3. FAVORITES ENDPOINT
The favorites endpoint “ui-api/favorites” provides access to view, create, and update favorite pages. The below list is from the docs for favorites endpoint and shows various things you can do from this endpoint.
- Create a Favorite
- Get a Favorite
- Get Favorites
Get all of a user’s favorites.
- Update a Favorite
- Update a Batch of Favorites
Update all favorites at once. The sort order is updated to the given relative ordering. Any favorites missing from the request body are deleted.
- Delete a Favorite
- Update Usage of a Favorite
Update the usage of an individual favorite, for example, the last time and number of times the favorite was clicked.
Sample apps and videos
We have two sample apps that shows how to use the UI API and various endpoints.

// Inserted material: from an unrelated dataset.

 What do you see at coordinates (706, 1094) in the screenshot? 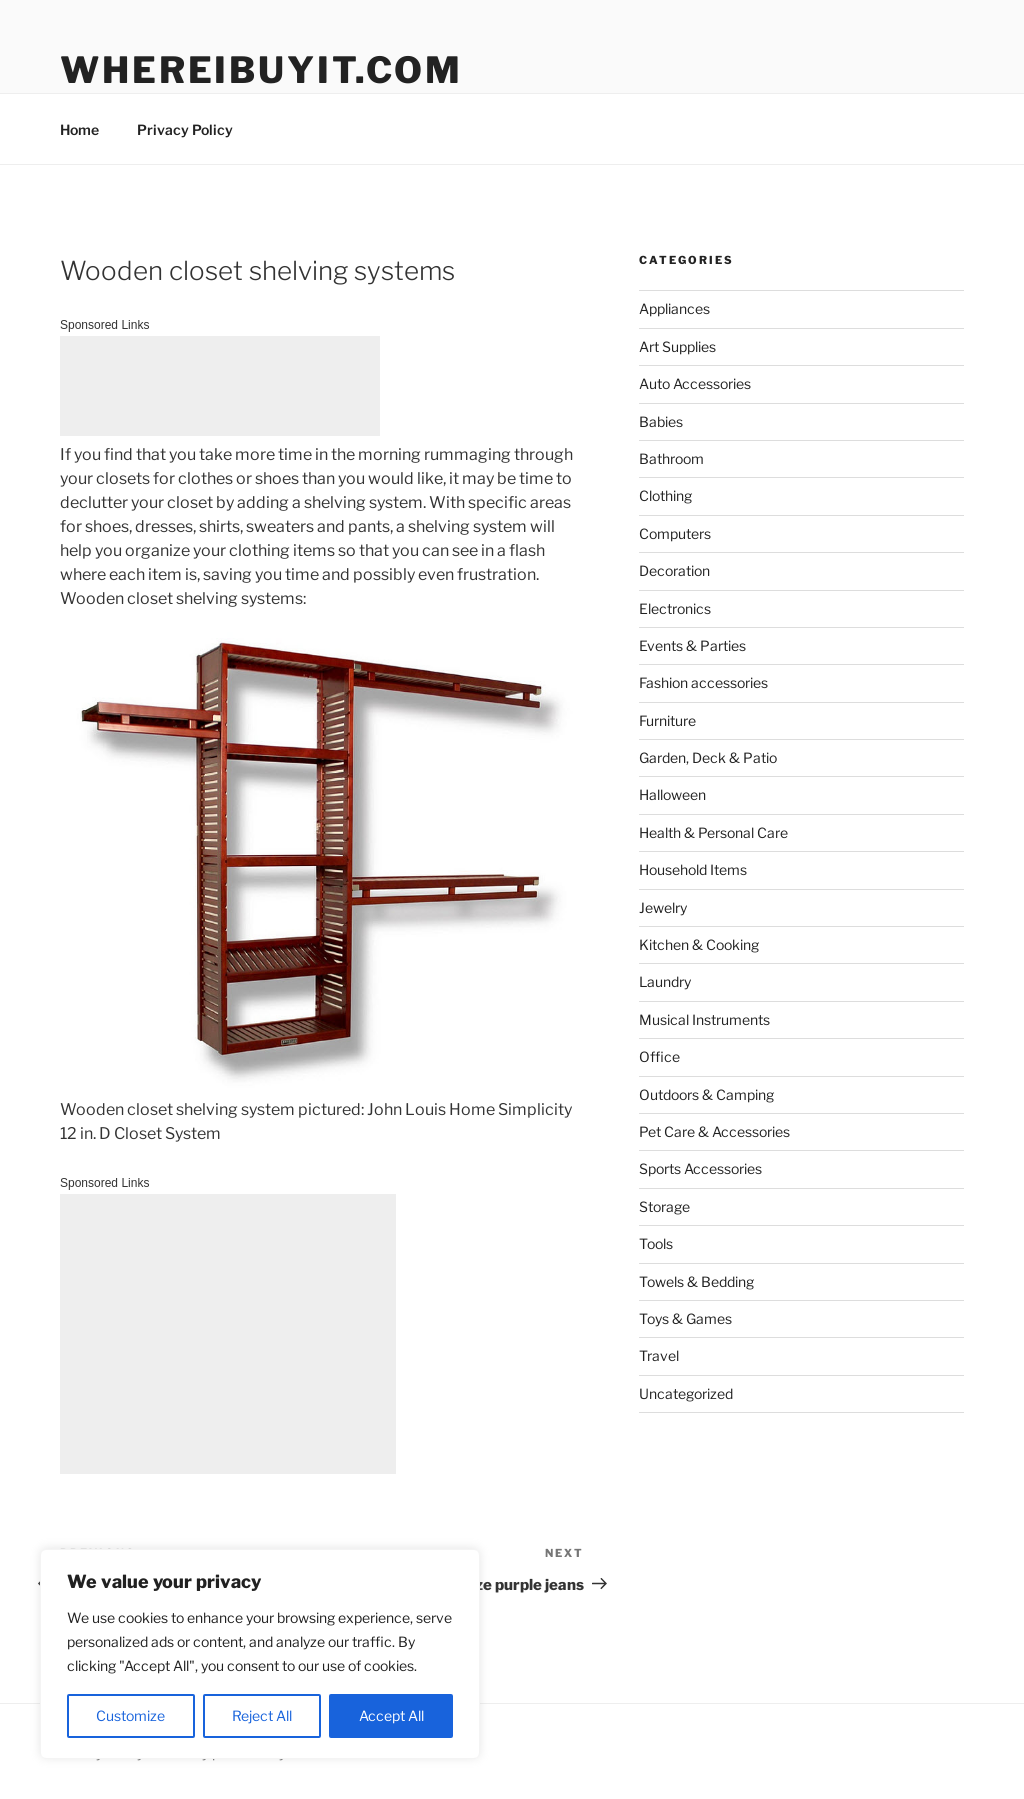 I see `Outdoors & Camping` at bounding box center [706, 1094].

- Record Viewer is a Node.js app available at https://github.com/forcedotcom/RecordViewer.
- Record Viewer Native is a React Native app available at https://github.com/forcedotcom/RecordViewerNative
We also have a webinar and a Dreamforce session where we talk about the UI API in detail. We also did demos with the above two sample apps. If you have time, watch recordings to understand the UI API and the sample apps in deeper detail.
You can find the UI API documentation here.
If you are building a custom app and need to build a dynamic Salesforce UI inside it, the UI API should be your go-to place. Take it for a spin—we are sure you’ll really enjoy the power this API gives you.